Phillips, Dianne, First Things: A Monthly Journal of Religion and Public Life


Hundreds of Renaissance paintings of the Madonna and Child represent the Christ Child with his genitals blatantly displayed or emphasized by filmy bits of drapery, and yet modern scholars long have failed to recognize or identify the motif. They admired the beauty of Renaissance art and attributed its naturalistic figures to the nascent secularism we think characteristic of that age. Startling the art world, the critic Leo Steinberg, who died early this year at the age of ninety, insisted otherwise: The representation of Christ's genitals is central to the intended theological meaning of these paintings.

He was not, perhaps, the scholar many would have expected to perceive this when so many critics had not. Born in 1920 in Moscow--his father briefly served as Lenin's commissar of justice before opposing the Bolsheviks and fleeing with his family to Germany in 1923--and raised in an observant Jewish family, Steinberg studied drawing and sculpture at the Slade School of Fine Art after his family fled to England in 1933. Influenced by his studio training, his scholarship rests upon sustained examination of the work of art and a practice of drawing after the work to immerse himself in its intricacies and reimagine the artistic process.

After moving to New York at the close of the Second World War, the multilingual Steinberg worked as a translator.
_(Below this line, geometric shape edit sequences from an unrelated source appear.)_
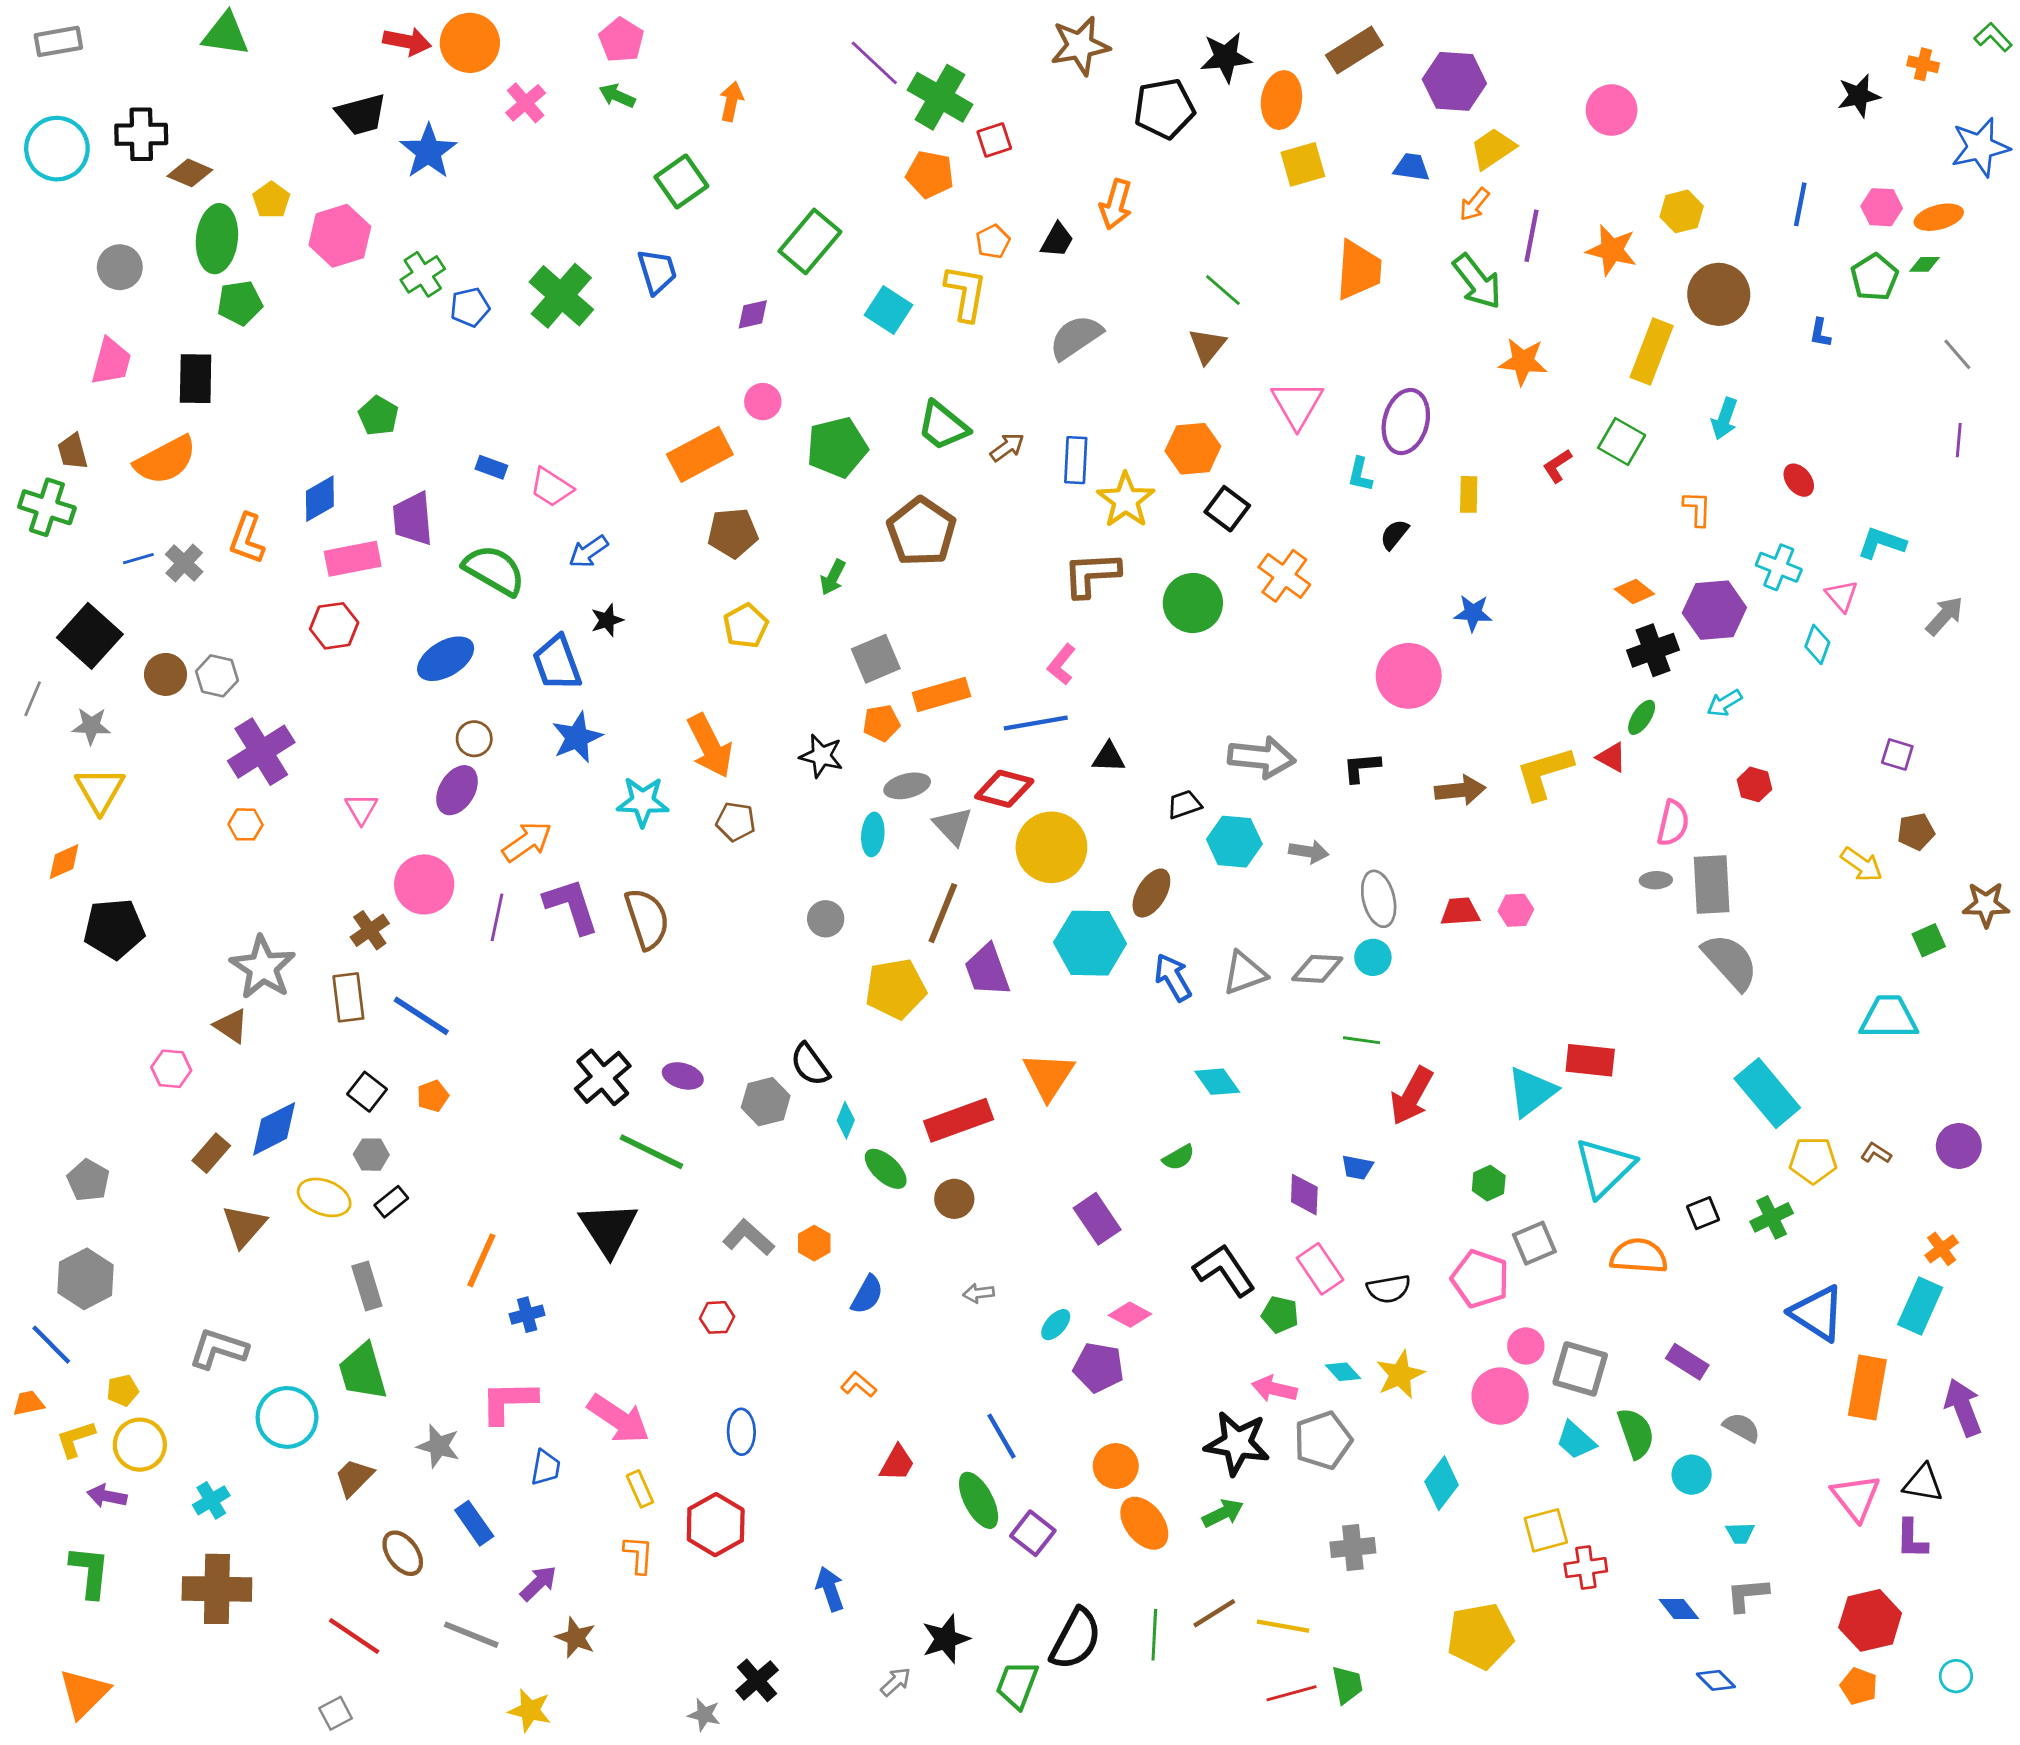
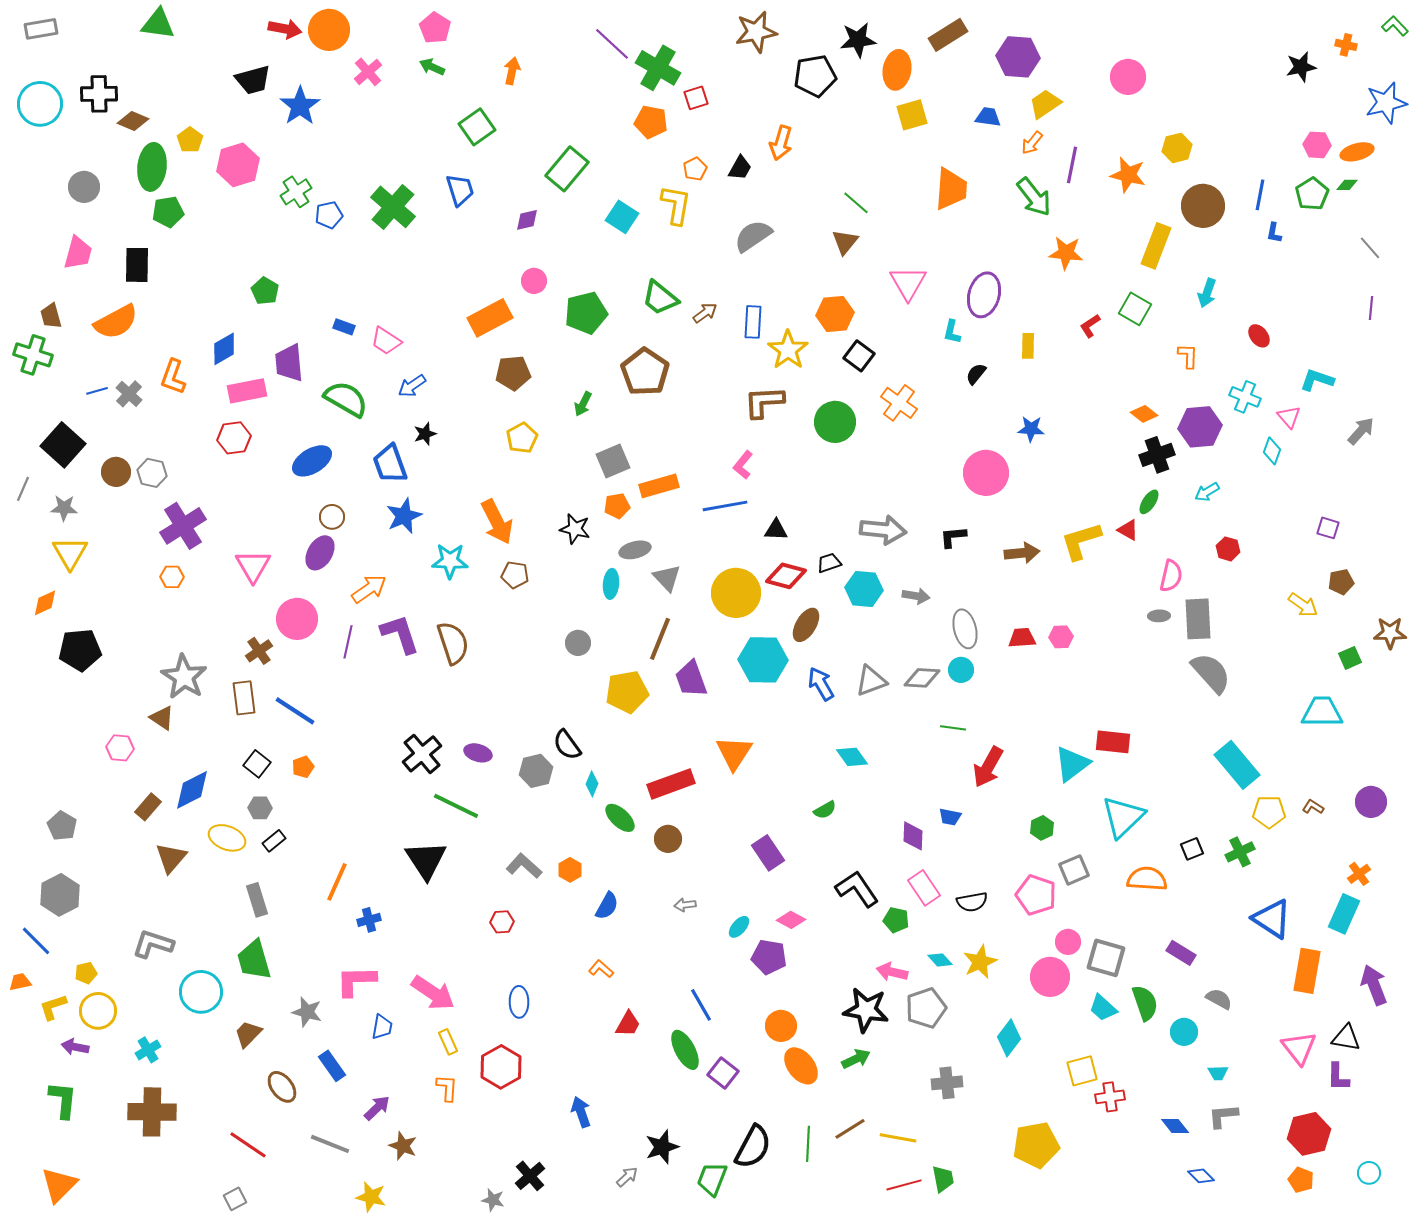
blue line: (1800, 204) -> (1260, 195), moved
red diamond: (1004, 789) -> (786, 576), moved
pink triangle: (361, 809) -> (253, 566), size x1.5

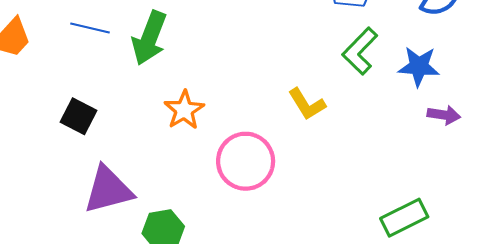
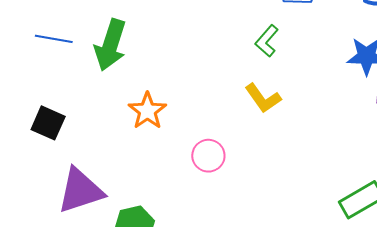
green L-shape: (360, 51) -> (267, 41), moved, size x0.7
pink circle: (246, 161) -> (208, 156), size x0.6

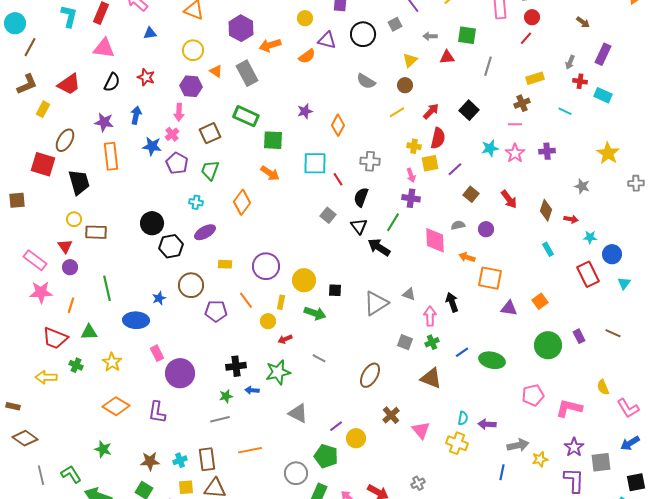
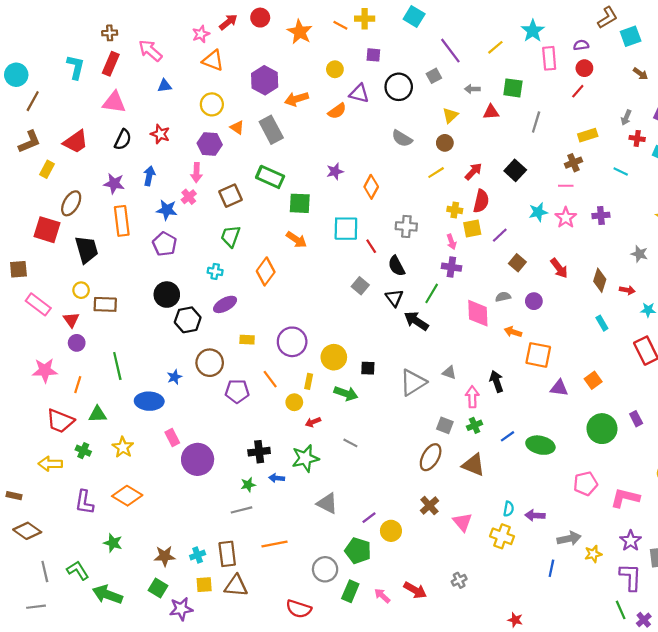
purple pentagon: (177, 163) -> (165, 244), moved
black semicircle: (361, 197) -> (396, 266), turned -48
pink rectangle: (35, 260) -> (38, 304), moved
brown ellipse: (370, 375) -> (431, 457), moved
purple L-shape: (157, 412) -> (84, 502), moved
Among the books he translated from Yiddish was the final volume of Sholem Asch's "Christian trilogy," Mary, published in 1949. Although he did not mention it, Asch's sensitive novelization of Mary's experience as the mother of Jesus, and his interweaving of scriptural references and biblical imagery, must have contributed to Steinberg's receptivity to theological ideas as a crucial context for the creation of religious art. He later wrote his doctoral dissertation on Borromini's San Carlo alle Quattro Fontane in Rome, teasing out the elusive symbolism of its complex plan and decoration.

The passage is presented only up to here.